Greenpeace invite les gouvernants ouest-africains à plus de coopération contre la pêche illégale

Suite à la décision de la Commission européenne d’inscrire la République de Guinée sur sa liste des pays qui ne sont pas suffisamment actifs contre la pêche illégale, non déclarée non réglementée (INN), et le Ghana parmi les pays sous surveillance1, Greenpeace invite les gouvernants de l’Afrique de l’Ouest à plus de responsabilité et de coopération sous régionale pour éradiquer ce fléau mondial qu’est la pêche INN.



"Cette décision prise par la Commission européenne à l'égard de la République de Guinée intervient après plusieurs avertissements sur ses défaillances dans l'accomplissement de ses obligations internationales dans la lutte contre la pêche illégale", a déclaré Marie Suzanne Traoré, Chargée de campagne océans à Greenpeace Afrique. "Il s’ensuit que tout produit de la pêche capturé par les navires battant pavillon guinéen est désormais interdit à l’importation dans l’Union européenne. Par ces agissements irresponsables, le gouvernement guinéen prive ainsi des centaines de personnes travaillant dans le secteur de la pêche de revenus significatifs", a ajouté Marie.

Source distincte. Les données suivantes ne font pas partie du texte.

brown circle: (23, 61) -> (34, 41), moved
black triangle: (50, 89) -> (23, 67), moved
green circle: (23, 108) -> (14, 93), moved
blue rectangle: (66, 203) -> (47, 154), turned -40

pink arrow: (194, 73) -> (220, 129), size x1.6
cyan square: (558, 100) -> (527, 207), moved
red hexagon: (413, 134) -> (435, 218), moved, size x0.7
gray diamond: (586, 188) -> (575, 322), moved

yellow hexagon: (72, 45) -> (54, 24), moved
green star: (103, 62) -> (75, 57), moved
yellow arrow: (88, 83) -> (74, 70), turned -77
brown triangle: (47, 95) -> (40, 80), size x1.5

La pêche INN est en train de gangrener les océans du monde et l’Afrique de l’Ouest fait partie des zones qui paient le plus lourd tribut. Selon Interpol près de de 40% des poissons pêchés dans cette région seraient issus de pratiques illégales occasionnant ainsi un énorme manque  à gagner sur les plans économique, environnemental et social pour ces paysGreenpeace invite les pays de la sous-région à prendre des mesures concrètes de lutte contre la pêche INN et à se doter des moyens adéquats et efficaces pour surveiller et ainsi à participer à l’effort international de lutte contre ce phénomène qui constitue une grave menace  au bien-être des communautés et  la santé des écosystèmes marins.